- Records for processing
^^^^^^^^
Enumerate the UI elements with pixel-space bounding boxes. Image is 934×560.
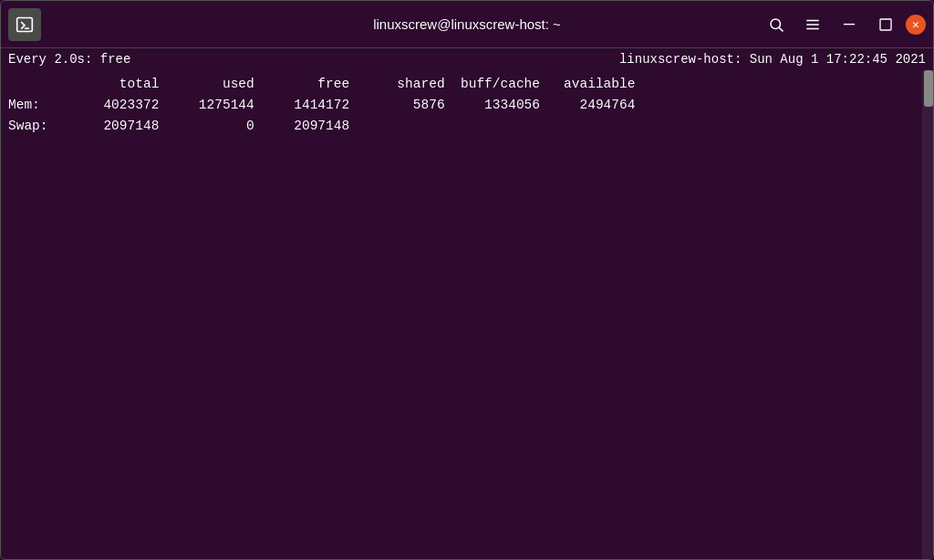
window-title: linuxscrew@linuxscrew-host: ~ [373, 16, 561, 32]
search-icon [768, 16, 784, 33]
close-button[interactable]: ✕ [906, 15, 926, 35]
terminal-icon [16, 16, 34, 34]
search-button[interactable] [760, 8, 793, 41]
scrollbar[interactable] [922, 70, 933, 559]
hostname-datetime: linuxscrew-host: Sun Aug 1 17:22:45 2021 [619, 52, 926, 67]
mem-row: Mem: 4023372 1275144 1414172 5876 133405… [8, 95, 926, 116]
titlebar-left [8, 8, 41, 41]
status-bar: Every 2.0s: free linuxscrew-host: Sun Au… [1, 48, 933, 70]
terminal-body: total used free shared buff/cache availa… [1, 70, 933, 559]
terminal-window: linuxscrew@linuxscrew-host: ~ — [0, 0, 934, 560]
watch-command: Every 2.0s: free [8, 52, 130, 67]
svg-line-3 [779, 27, 783, 31]
svg-rect-7 [880, 19, 891, 30]
titlebar-controls: — ✕ [760, 8, 926, 41]
maximize-icon [878, 17, 893, 32]
minimize-button[interactable]: — [833, 8, 866, 41]
scrollbar-thumb[interactable] [924, 70, 933, 107]
svg-point-2 [771, 19, 781, 29]
header-row: total used free shared buff/cache availa… [8, 74, 926, 95]
terminal-icon-button[interactable] [8, 8, 41, 41]
menu-icon [804, 16, 821, 33]
maximize-button[interactable] [869, 8, 902, 41]
titlebar: linuxscrew@linuxscrew-host: ~ — [1, 1, 933, 48]
swap-row: Swap: 2097148 0 2097148 [8, 116, 926, 137]
menu-button[interactable] [796, 8, 829, 41]
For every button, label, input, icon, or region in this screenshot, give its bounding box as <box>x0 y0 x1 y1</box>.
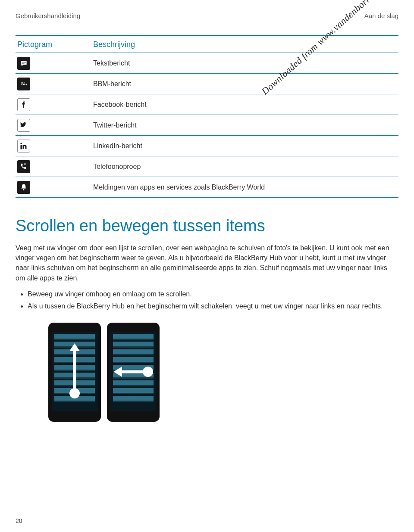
table-header-beschrijving: Beschrijving <box>93 40 398 49</box>
facebook-icon <box>17 98 30 111</box>
svg-rect-11 <box>21 145 22 149</box>
row-desc: Telefoonoproep <box>93 163 398 171</box>
svg-point-12 <box>21 143 22 144</box>
svg-point-8 <box>23 84 24 85</box>
bbm-icon <box>17 78 30 90</box>
svg-point-10 <box>26 84 27 85</box>
chapter-title: Aan de slag <box>364 12 398 19</box>
section-paragraph: Veeg met uw vinger om door een lijst te … <box>16 243 398 283</box>
row-desc: Facebook-bericht <box>93 101 398 109</box>
arrow-horizontal-icon <box>112 363 155 380</box>
page-number: 20 <box>16 517 22 524</box>
list-item: Als u tussen de BlackBerry Hub en het be… <box>28 301 398 311</box>
section-heading: Scrollen en bewegen tussen items <box>16 217 398 235</box>
list-item: Beweeg uw vinger omhoog en omlaag om te … <box>28 289 398 299</box>
row-desc: Twitter-bericht <box>93 121 398 129</box>
table-row: Tekstbericht <box>16 53 398 74</box>
bullet-list: Beweeg uw vinger omhoog en omlaag om te … <box>16 289 398 311</box>
table-row: Twitter-bericht <box>16 115 398 136</box>
table-row: LinkedIn-bericht <box>16 136 398 156</box>
arrow-vertical-icon <box>66 342 83 402</box>
svg-marker-15 <box>69 343 80 351</box>
table-row: BBM-bericht <box>16 74 398 94</box>
svg-rect-2 <box>22 62 26 62</box>
svg-point-6 <box>24 82 25 84</box>
svg-marker-1 <box>22 65 23 66</box>
table-row: Telefoonoproep <box>16 156 398 177</box>
bell-icon <box>17 181 30 194</box>
illustration-phones <box>48 323 398 422</box>
row-desc: BBM-bericht <box>93 80 398 88</box>
table-header-pictogram: Pictogram <box>16 40 93 49</box>
svg-point-16 <box>69 388 80 398</box>
linkedin-icon <box>17 140 30 152</box>
svg-point-4 <box>21 82 22 84</box>
phone-illustration-swipe-horizontal <box>107 323 160 422</box>
phone-illustration-scroll-vertical <box>48 323 101 422</box>
row-desc: LinkedIn-bericht <box>93 142 398 150</box>
svg-point-5 <box>22 82 23 84</box>
twitter-icon <box>17 119 30 132</box>
svg-marker-18 <box>113 367 122 377</box>
svg-point-13 <box>23 189 25 190</box>
phone-call-icon <box>17 160 30 173</box>
text-message-icon <box>17 57 30 70</box>
svg-point-7 <box>22 84 23 85</box>
row-desc: Tekstbericht <box>93 59 398 67</box>
table-header-row: Pictogram Beschrijving <box>16 35 398 53</box>
doc-title: Gebruikershandleiding <box>16 12 80 19</box>
table-row: Facebook-bericht <box>16 94 398 115</box>
row-desc: Meldingen van apps en services zoals Bla… <box>93 184 398 191</box>
svg-point-9 <box>24 84 25 85</box>
svg-rect-0 <box>21 61 26 65</box>
svg-point-19 <box>143 367 153 377</box>
table-row: Meldingen van apps en services zoals Bla… <box>16 177 398 198</box>
svg-rect-3 <box>22 63 25 63</box>
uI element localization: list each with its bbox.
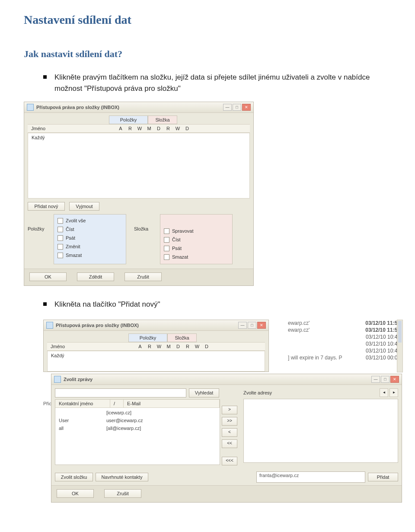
table-group-header: Položky Složka [28,115,250,124]
perm-smazat: Smazat [66,253,82,258]
group-slozka: Složka [148,115,177,124]
col-a: A [135,343,145,350]
selected-addresses-box[interactable] [243,399,398,463]
mail-date: 03/12/10 10:44 [366,334,400,340]
remove-button[interactable]: Vyjmout [69,202,99,211]
col-w2: W [192,343,202,350]
col-d2: D [202,343,211,350]
move-all-left-button[interactable]: << [222,439,237,448]
mail-date: 03/12/10 10:44 [366,348,400,354]
next-button[interactable]: ▸ [389,388,398,397]
list-item[interactable]: [icewarp.cz] [55,409,220,417]
move-all-right-button[interactable]: >> [222,417,237,426]
list-item[interactable]: Useruser@icewarp.cz [55,417,220,424]
checkbox[interactable] [57,253,63,258]
maximize-button[interactable]: □ [248,322,256,329]
col-jmeno: Jméno [28,125,116,132]
perm-cist2: Číst [172,237,181,242]
window-icon [54,376,61,383]
users-table[interactable]: Každý [28,133,250,199]
cancel-button[interactable]: Zrušit [124,272,162,281]
perm-box-slozka: Spravovat Číst Psát Smazat [160,214,233,264]
window-icon [27,104,34,111]
background-mail-list: ewarp.cz'03/12/10 11:57 ewarp.cz'03/12/1… [286,320,402,361]
contacts-list[interactable]: Kontaktní jméno / E-Mail [icewarp.cz] Us… [55,399,220,465]
suggested-contacts-button[interactable]: Navrhnuté kontakty [96,473,148,481]
mail-date: 03/12/10 11:57 [365,327,400,333]
dialog-select-messages: Zvolit zprávy — □ ✕ Vyhledat Kontaktní j… [51,374,402,503]
permissions-grid: Položky Zvolit vše Číst Psát Změnit Smaz… [28,214,250,264]
perm-cist: Číst [66,227,74,232]
choose-folder-button[interactable]: Zvolit složku [55,473,93,481]
add-button[interactable]: Přidat [368,473,398,481]
ok-button[interactable]: OK [29,272,67,281]
perm-label-polozky: Položky [28,226,54,231]
close-button[interactable]: ✕ [242,104,251,111]
minimize-button[interactable]: — [223,104,232,111]
inherit-button[interactable]: Zdědit [77,272,114,281]
mail-date: 03/12/10 00:00 [366,355,400,361]
bullet-text: Klikněte pravým tlačítkem na složku, jej… [54,72,391,94]
page-title: Nastavení sdílení dat [24,13,391,27]
move-triple-left-button[interactable]: <<< [222,457,237,465]
perm-zvolit-vse: Zvolit vše [66,218,86,223]
bullet-text: Klikněta na tlačítko "Přidat nový" [54,299,160,310]
col-w2: W [173,125,182,132]
minimize-button[interactable]: — [371,376,380,383]
scrollbar[interactable] [397,320,403,372]
checkbox[interactable] [57,227,63,232]
maximize-button[interactable]: □ [233,104,241,111]
col-r2: R [163,125,173,132]
mail-date: 03/12/10 10:44 [366,341,400,347]
ok-button[interactable]: OK [57,489,94,498]
col-w: W [154,343,164,350]
col-contact-name: Kontaktní jméno [55,400,110,407]
perm-psat: Psát [66,235,75,240]
window-controls: — □ ✕ [223,104,251,111]
move-left-button[interactable]: < [222,428,237,437]
mail-subject: ewarp.cz' [288,327,310,333]
group-slozka: Složka [167,333,197,342]
mail-subject: ewarp.cz' [288,320,310,326]
col-jmeno: Jméno [47,343,135,350]
checkbox[interactable] [164,237,169,243]
window-title: Přístupová práva pro složky (INBOX) [36,105,223,110]
maximize-button[interactable]: □ [381,376,389,383]
selected-addresses-label: Zvolte adresy [243,390,272,395]
cancel-button[interactable]: Zrušit [104,489,141,498]
checkbox[interactable] [164,254,169,260]
col-w: W [135,125,144,132]
checkbox[interactable] [57,235,63,241]
col-d: D [173,343,183,350]
close-button[interactable]: ✕ [257,322,266,329]
mail-date: 03/12/10 11:57 [365,320,400,326]
checkbox[interactable] [57,244,63,250]
perm-zmenit: Změnit [66,244,80,249]
perm-smazat2: Smazat [172,254,188,260]
move-right-button[interactable]: > [222,406,237,414]
col-m: M [144,125,154,132]
checkbox[interactable] [57,218,63,224]
email-input[interactable]: franta@icewarp.cz [256,471,365,483]
col-d: D [154,125,163,132]
close-button[interactable]: ✕ [390,376,399,383]
prev-button[interactable]: ◂ [380,388,388,397]
add-new-button[interactable]: Přidat nový [28,202,65,211]
checkbox[interactable] [164,228,169,234]
col-r: R [145,343,154,350]
search-button[interactable]: Vyhledat [189,388,219,397]
col-d2: D [182,125,192,132]
table-row[interactable]: Každý [48,351,265,360]
list-item[interactable]: all[all@icewarp.cz] [55,424,220,432]
window-icon [46,322,53,329]
group-polozky: Položky [109,115,148,124]
table-row[interactable]: Každý [28,133,249,142]
checkbox[interactable] [164,246,169,251]
perm-psat2: Psát [172,246,182,251]
bullet-square-icon [43,75,47,79]
scrollbar-thumb[interactable] [398,321,402,343]
search-input[interactable] [55,388,186,397]
minimize-button[interactable]: — [238,322,247,329]
dialog-access-rights: Přístupová práva pro složky (INBOX) — □ … [24,102,254,286]
screenshot-compound: ewarp.cz'03/12/10 11:57 ewarp.cz'03/12/1… [43,320,402,499]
^^^^^^^^
- Activity
In the lines above, find the word "Změnit" and copy every line it occurs in.

- Task result
permissions-grid: Položky Zvolit vše Číst Psát Změnit Smaz… [28,214,250,264]
perm-zmenit: Změnit [66,244,80,249]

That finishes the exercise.